>>>

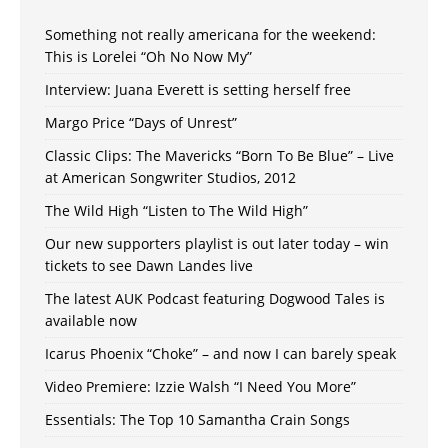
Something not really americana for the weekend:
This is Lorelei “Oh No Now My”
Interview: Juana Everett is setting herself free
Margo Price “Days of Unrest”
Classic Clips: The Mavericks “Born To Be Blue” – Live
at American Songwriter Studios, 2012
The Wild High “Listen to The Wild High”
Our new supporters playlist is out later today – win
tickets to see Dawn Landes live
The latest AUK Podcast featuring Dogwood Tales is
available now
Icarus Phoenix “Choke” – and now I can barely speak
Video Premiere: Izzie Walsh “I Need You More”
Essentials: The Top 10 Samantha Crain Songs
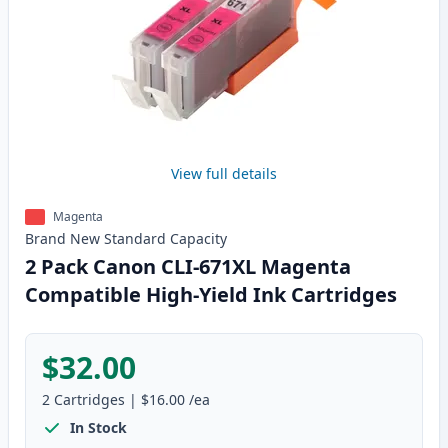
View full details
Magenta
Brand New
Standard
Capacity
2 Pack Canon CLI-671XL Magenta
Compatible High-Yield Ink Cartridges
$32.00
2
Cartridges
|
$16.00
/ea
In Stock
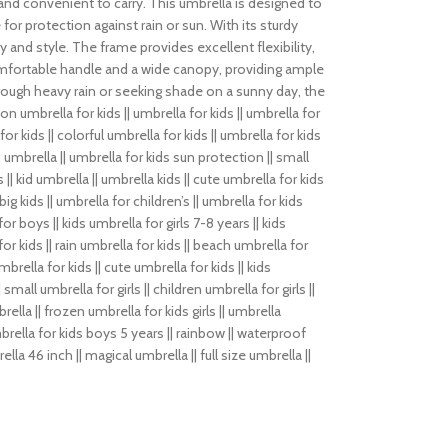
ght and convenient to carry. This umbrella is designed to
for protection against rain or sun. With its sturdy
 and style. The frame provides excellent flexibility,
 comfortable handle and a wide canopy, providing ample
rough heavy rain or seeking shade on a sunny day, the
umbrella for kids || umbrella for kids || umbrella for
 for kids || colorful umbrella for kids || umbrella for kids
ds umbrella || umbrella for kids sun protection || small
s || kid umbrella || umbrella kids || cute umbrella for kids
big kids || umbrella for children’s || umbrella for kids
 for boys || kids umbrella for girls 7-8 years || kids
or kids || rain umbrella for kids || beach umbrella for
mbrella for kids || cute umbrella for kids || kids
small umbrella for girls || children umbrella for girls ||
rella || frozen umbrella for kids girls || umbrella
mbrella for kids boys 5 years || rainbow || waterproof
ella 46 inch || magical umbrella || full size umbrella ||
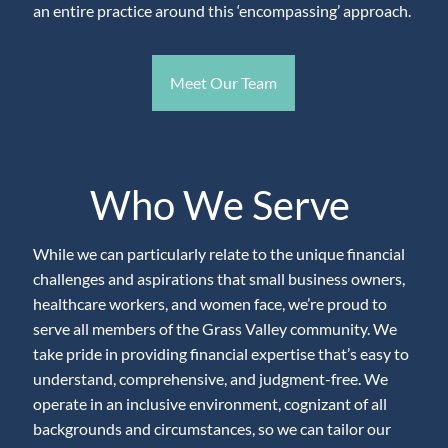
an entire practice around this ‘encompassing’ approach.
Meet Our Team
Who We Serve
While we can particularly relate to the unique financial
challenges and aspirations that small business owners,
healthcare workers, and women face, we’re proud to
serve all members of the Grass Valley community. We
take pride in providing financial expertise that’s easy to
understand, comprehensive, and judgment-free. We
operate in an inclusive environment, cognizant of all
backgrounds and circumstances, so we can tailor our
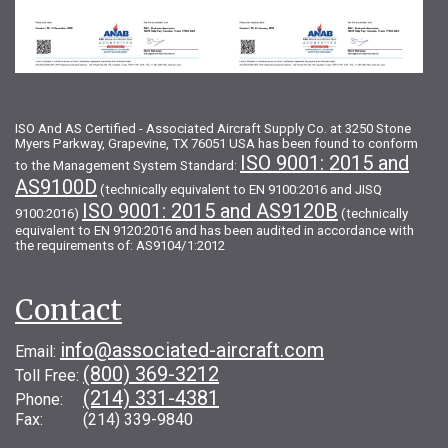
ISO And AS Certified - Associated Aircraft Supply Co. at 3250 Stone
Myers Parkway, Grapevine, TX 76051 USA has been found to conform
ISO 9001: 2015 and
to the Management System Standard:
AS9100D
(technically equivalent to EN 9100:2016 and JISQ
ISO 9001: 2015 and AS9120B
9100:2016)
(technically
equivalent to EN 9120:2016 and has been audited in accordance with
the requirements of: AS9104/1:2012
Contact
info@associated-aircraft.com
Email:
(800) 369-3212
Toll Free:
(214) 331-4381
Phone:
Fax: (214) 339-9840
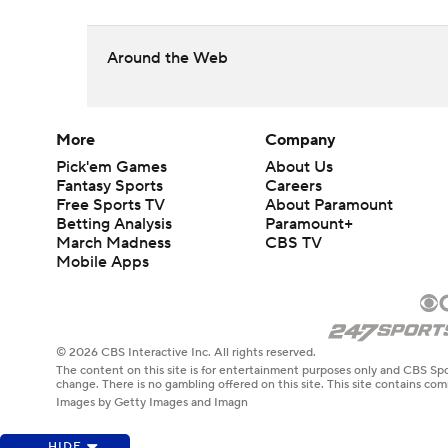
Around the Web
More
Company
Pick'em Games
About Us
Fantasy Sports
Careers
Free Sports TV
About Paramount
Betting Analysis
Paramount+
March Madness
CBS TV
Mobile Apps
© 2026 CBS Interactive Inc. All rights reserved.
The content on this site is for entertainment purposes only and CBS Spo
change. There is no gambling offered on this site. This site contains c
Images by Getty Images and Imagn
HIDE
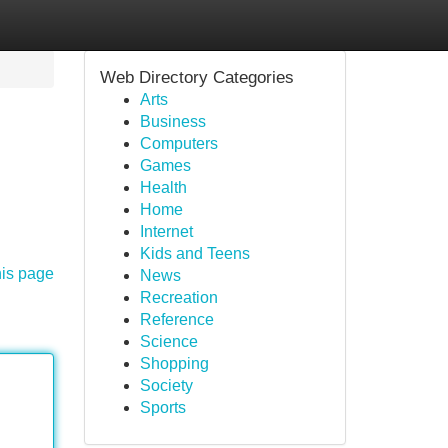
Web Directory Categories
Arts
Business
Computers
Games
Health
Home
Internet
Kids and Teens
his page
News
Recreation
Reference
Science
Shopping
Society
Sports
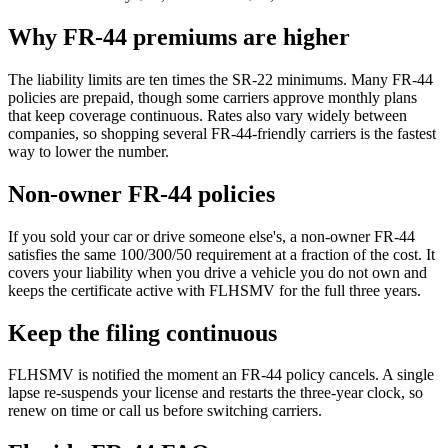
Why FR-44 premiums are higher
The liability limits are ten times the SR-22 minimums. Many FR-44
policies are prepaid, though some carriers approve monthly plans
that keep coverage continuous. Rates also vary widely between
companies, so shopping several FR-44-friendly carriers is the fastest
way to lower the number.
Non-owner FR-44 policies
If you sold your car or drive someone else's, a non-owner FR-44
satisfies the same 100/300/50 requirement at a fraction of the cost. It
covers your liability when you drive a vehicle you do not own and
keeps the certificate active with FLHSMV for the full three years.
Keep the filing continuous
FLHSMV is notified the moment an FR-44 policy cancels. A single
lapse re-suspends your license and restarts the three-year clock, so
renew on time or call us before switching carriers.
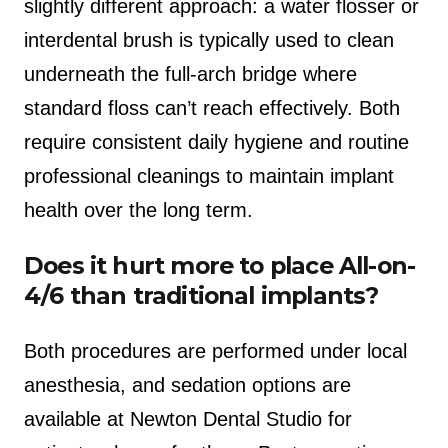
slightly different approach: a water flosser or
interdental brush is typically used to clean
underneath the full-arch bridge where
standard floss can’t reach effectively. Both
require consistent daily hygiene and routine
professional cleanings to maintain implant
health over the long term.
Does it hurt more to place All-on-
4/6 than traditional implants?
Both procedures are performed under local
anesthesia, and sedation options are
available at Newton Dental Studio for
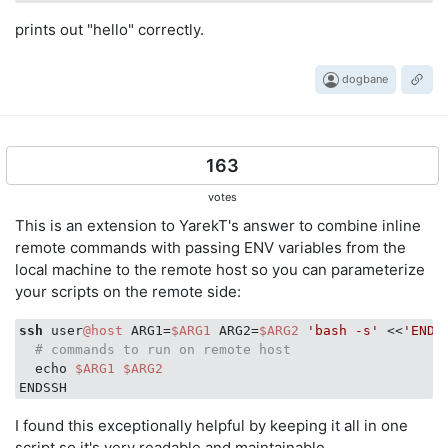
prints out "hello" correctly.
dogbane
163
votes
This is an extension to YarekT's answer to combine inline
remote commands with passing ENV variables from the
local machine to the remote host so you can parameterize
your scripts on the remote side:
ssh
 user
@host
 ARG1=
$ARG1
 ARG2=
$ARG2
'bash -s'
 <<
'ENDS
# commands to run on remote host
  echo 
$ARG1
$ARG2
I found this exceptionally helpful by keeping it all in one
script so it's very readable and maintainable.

<<<
>>>

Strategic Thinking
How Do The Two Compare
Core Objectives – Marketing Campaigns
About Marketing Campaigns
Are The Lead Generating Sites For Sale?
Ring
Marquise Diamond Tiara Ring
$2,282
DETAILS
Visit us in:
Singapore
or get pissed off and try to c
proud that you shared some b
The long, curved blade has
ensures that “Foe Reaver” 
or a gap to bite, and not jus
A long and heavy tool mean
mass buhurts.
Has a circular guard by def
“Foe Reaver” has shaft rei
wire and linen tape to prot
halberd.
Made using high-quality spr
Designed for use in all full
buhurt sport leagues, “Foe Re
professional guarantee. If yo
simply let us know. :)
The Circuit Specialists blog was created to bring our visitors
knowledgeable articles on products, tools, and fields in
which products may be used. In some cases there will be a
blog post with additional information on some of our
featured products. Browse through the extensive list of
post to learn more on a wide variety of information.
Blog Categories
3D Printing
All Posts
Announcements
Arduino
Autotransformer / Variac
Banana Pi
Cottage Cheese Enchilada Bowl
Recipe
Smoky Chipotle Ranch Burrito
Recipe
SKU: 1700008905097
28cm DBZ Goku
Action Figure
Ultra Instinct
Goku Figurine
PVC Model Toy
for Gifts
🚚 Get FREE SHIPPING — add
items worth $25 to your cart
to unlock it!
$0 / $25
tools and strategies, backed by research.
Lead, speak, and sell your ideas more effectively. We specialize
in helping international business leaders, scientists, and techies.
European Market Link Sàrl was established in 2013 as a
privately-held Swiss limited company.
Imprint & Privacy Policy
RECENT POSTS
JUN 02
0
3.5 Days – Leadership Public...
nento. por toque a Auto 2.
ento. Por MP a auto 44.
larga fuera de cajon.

<<<

* _Task requirements_
Would you copy every line from the listing above that has the string "information" in it?

* _Task answer_
blog post with additional information on some of our
post to learn more on a wide variety of information.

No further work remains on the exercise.